* Required action *
Among the records, which lines include "preuniversitar"? List them.

(Input for this task Opens)

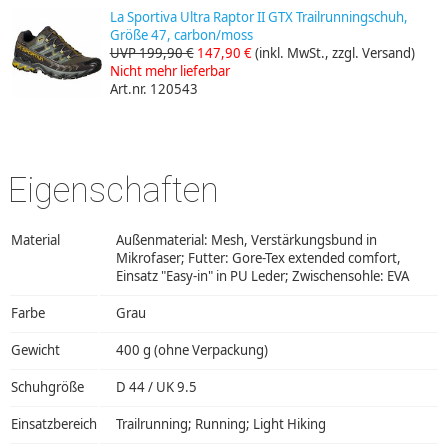
La Sportiva Ultra Raptor II GTX Trailrunningschuh,
Größe 47, carbon/moss
UVP 199,90 €
147,90 €
(inkl. MwSt., zzgl. Versand)
Nicht mehr lieferbar
Art.nr. 120543
Eigenschaften
Material
Außenmaterial: Mesh, Verstärkungsbund in
Mikrofaser; Futter: Gore-Tex extended comfort,
Einsatz "Easy-in" in PU Leder; Zwischensohle: EVA
Farbe
Grau
Gewicht
400 g (ohne Verpackung)
Schuhgröße
D 44 / UK 9.5
Einsatzbereich
Trailrunning; Running; Light Hiking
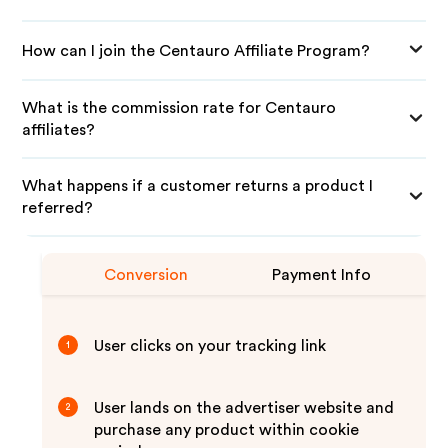
How can I join the Centauro Affiliate Program?
What is the commission rate for Centauro
affiliates?
What happens if a customer returns a product I
referred?
Conversion
Payment Info
User clicks on your tracking link
1
User lands on the advertiser website and
2
purchase any product within cookie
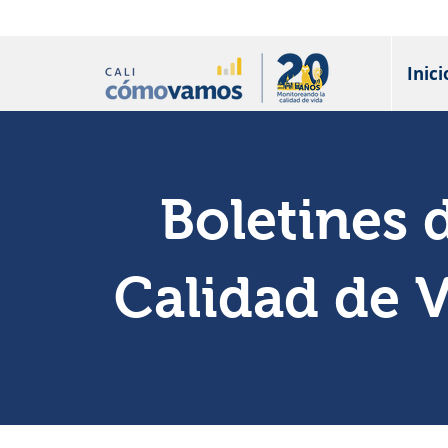
Inici
Boletines 
Calidad de 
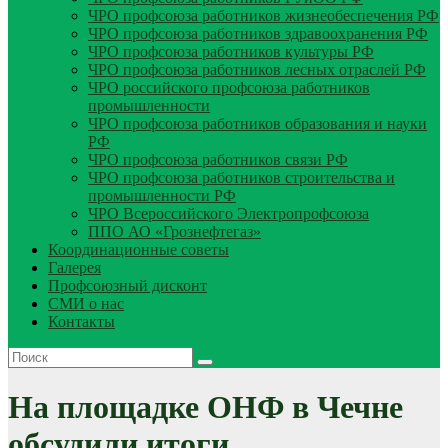
ЧРО профсоюза работников жизнеобеспечения РФ
ЧРО профсоюза работников здравоохранения РФ
ЧРО профсоюза работников культуры РФ
ЧРО профсоюза работников лесных отраслей РФ
ЧРО российского профсоюза работников
промышленности
ЧРО профсоюза работников образования и науки
РФ
ЧРО профсоюза работников связи РФ
ЧРО профсоюза работников строительства и
промышленности РФ
ЧРО Всероссийского Электропрофсоюза
ППО АО «Грознефтегаз»
Координационные советы
Галерея
Профсоюзный дисконт
СМИ о нас
Контакты
На площадке ОНФ в Чечне
обсудили итоги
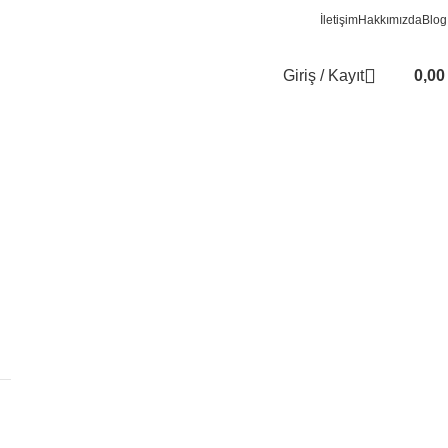
İletişim
Hakkımızda
Blog
Giriş / Kayıt
0,0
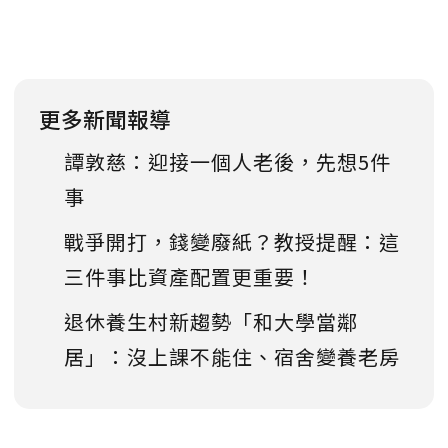
更多新聞報導
譚敦慈：迎接一個人老後，先想5件
事
戰爭開打，錢變廢紙？教授提醒：這
三件事比資產配置更重要！
退休養生村新趨勢「和大學當鄰
居」：沒上課不能住、宿舍變養老房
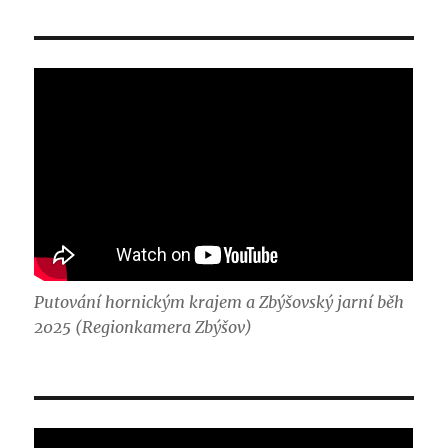
Putování hornickým krajem a Zbýšovský jarní běh
2025 (Regionkamera Zbýšov)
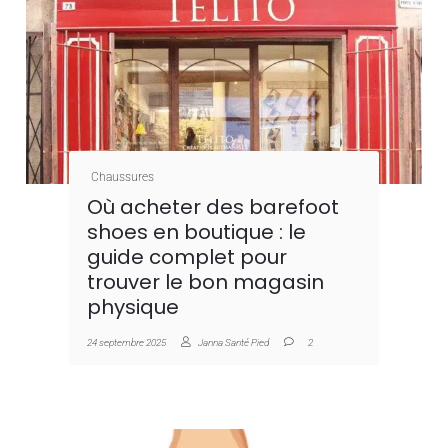
Chaussures
Où acheter des barefoot
shoes en boutique : le
guide complet pour
trouver le bon magasin
physique
24 septembre 2025
Janna Santé Pied
2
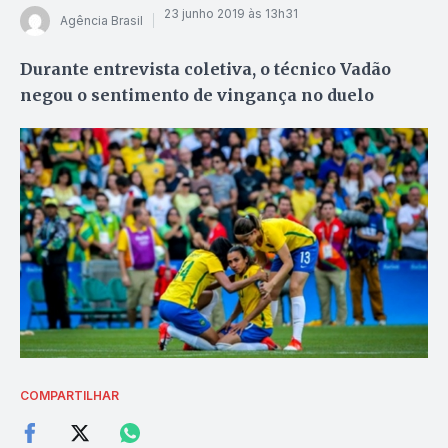
23 junho 2019 às 13h31
Agência Brasil
Durante entrevista coletiva, o técnico Vadão
negou o sentimento de vingança no duelo
COMPARTILHAR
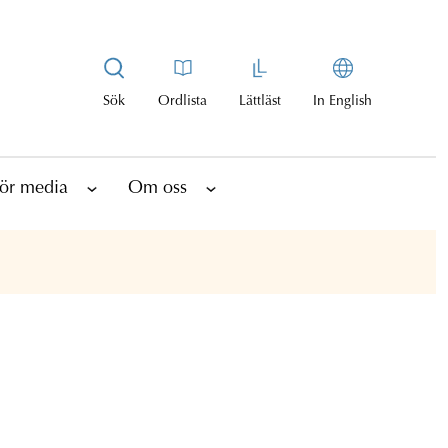
Sök
Ordlista
Lättläst
In English
ör media
Om oss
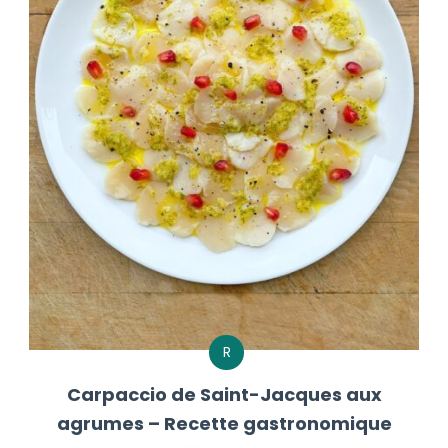
R
Carpaccio de Saint-Jacques aux
agrumes – Recette gastronomique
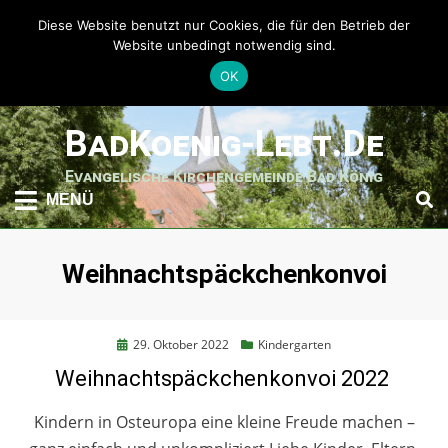
Diese Website benutzt nur Cookies, die für den Betrieb der
Website unbedingt notwendig sind.
OK
weiter
BadKoenig-Lebt.de
zum
Inhalt
Evangelische Kirchengemeinde Bad König
MENÜ
Schlagwort
:
Weihnachtspäckchenkonvoi
Posted
29. Oktober 2022
Kindergarten
on
Weihnachtspäckchenkonvoi 2022
Kindern in Osteuropa eine kleine Freude machen –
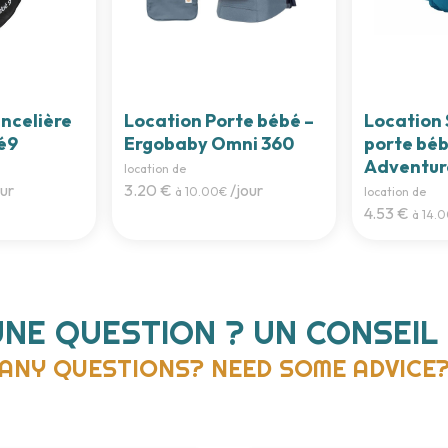
ncelière
Location Porte bébé –
Location 
bé9
Ergobaby Omni 360
porte bébé
Adventur
location de
ur
3.20 €
/jour
à 10.00€
location de
4.53 €
à 14.
UNE QUESTION ? UN CONSEIL 
ANY QUESTIONS? NEED SOME ADVICE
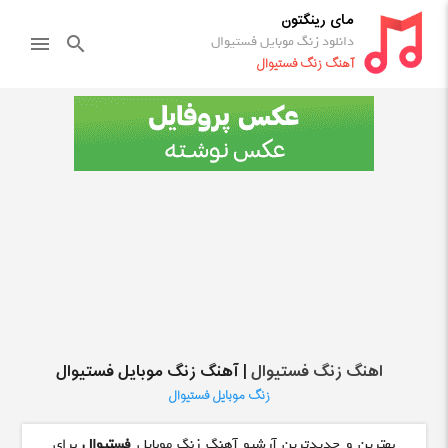
مای رینگتون
دانلود زنگ موبایل فستیوال
menu
search
آهنگ زنگ فستیوال
اهنگ زنگ فستیوال
| آهنگ زنگ موبایل فستیوال
زنگ موبایل فستیوال
بهترین و جدیدترین آرشیو آهنگ زنگ موبایل
فستیوال
برای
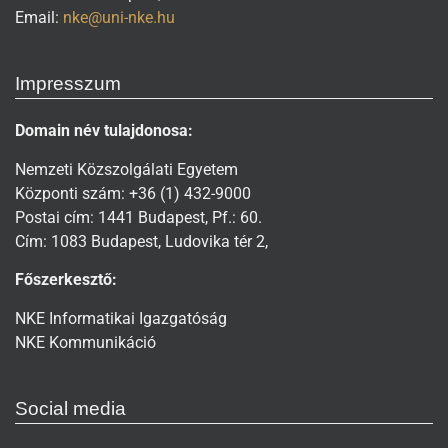
Email:
nke@uni-nke.hu
Impresszum
Domain név tulajdonosa:
Nemzeti Közszolgálati Egyetem
Központi szám: +36 (1) 432-9000
Postai cím: 1441 Budapest, Pf.: 60.
Cím: 1083 Budapest, Ludovika tér 2,
Főszerkesztő:
NKE Informatikai Igazgatóság
NKE Kommunikáció
Social media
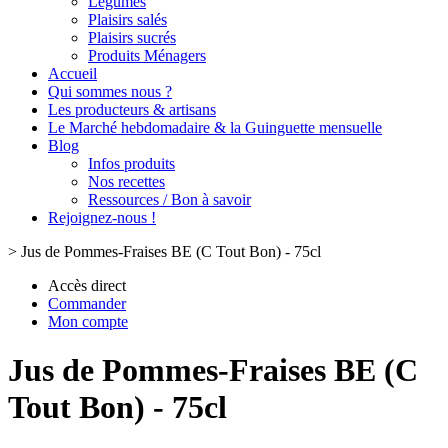
Légumes
Plaisirs salés
Plaisirs sucrés
Produits Ménagers
Accueil
Qui sommes nous ?
Les producteurs & artisans
Le Marché hebdomadaire & la Guinguette mensuelle
Blog
Infos produits
Nos recettes
Ressources / Bon à savoir
Rejoignez-nous !
>
Jus de Pommes-Fraises BE (C Tout Bon) - 75cl
Accès direct
Commander
Mon compte
Jus de Pommes-Fraises BE (C
Tout Bon) - 75cl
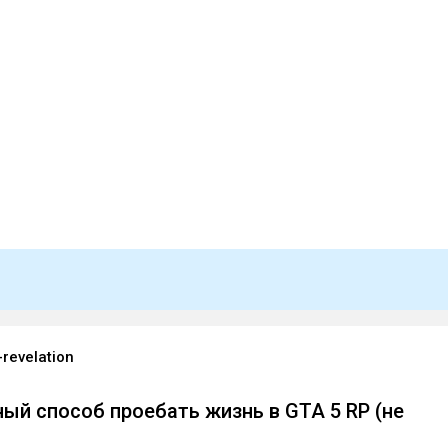
-revelation
ый способ проебать жизнь в GTA 5 RP (не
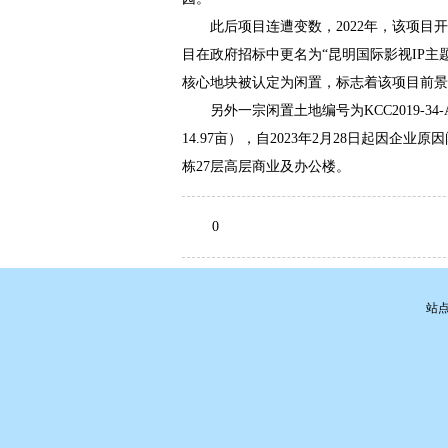
此后项目连遭变数，2022年，该项目开发
目在政府招标中更名为“昆明国际影视IP主
核心地块被认定为闲置，标志着该项目前景
另外一宗闲置土地编号为KCC2019-34-
14.97亩），自2023年2月28日起因
栋27层高层商业及办公楼。
0
站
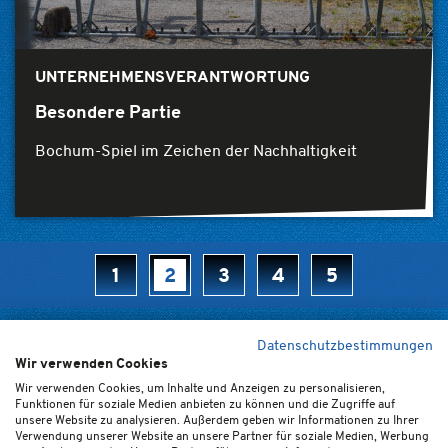
UNTERNEHMENSVERANTWORTUNG
Besondere Partie
Bochum-Spiel im Zeichen der Nachhaltigkeit
1
2
3
4
5
Datenschutzbestimmungen
Wir verwenden Cookies
Home
Kontakt
Newsletter
FAQ (de/en)
Impressum
Wir verwenden Cookies, um Inhalte und Anzeigen zu personalisieren,
Funktionen für soziale Medien anbieten zu können und die Zugriffe auf
Datenschutz
Ticket-AGB
Cookie-Einstellungen
unsere Website zu analysieren. Außerdem geben wir Informationen zu Ihrer
Verwendung unserer Website an unsere Partner für soziale Medien, Werbung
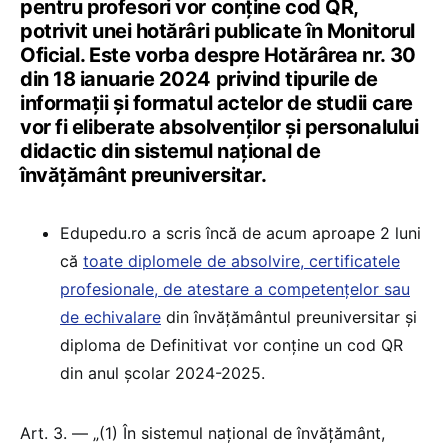
pentru profesori vor conține cod QR,
potrivit unei hotărâri publicate în Monitorul
Oficial. Este vorba despre Hotărârea nr. 30
din 18 ianuarie 2024 privind tipurile de
informații și formatul actelor de studii care
vor fi eliberate absolvenților și personalului
didactic din sistemul național de
învățământ preuniversitar.
Edupedu.ro a scris încă de acum aproape 2 luni
că
toate diplomele de absolvire, certificatele
profesionale, de atestare a competențelor sau
de echivalare
din învățământul preuniversitar și
diploma de Definitivat vor conține un cod QR
din anul școlar 2024-2025.
Art. 3. — „(1) În sistemul național de învățământ,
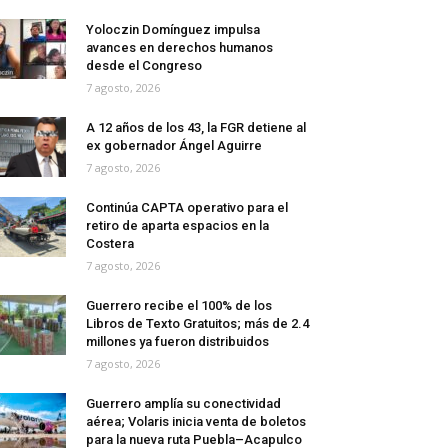
Yoloczin Domínguez impulsa
avances en derechos humanos
desde el Congreso
7 agosto, 2026
A 12 años de los 43, la FGR detiene al
ex gobernador Ángel Aguirre
7 agosto, 2026
Continúa CAPTA operativo para el
retiro de aparta espacios en la
Costera
7 agosto, 2026
Guerrero recibe el 100% de los
Libros de Texto Gratuitos; más de 2.4
millones ya fueron distribuidos
7 agosto, 2026
Guerrero amplía su conectividad
aérea; Volaris inicia venta de boletos
para la nueva ruta Puebla–Acapulco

(Input for this task Closes)

* Worked solution *
învățământ preuniversitar.
din învățământul preuniversitar și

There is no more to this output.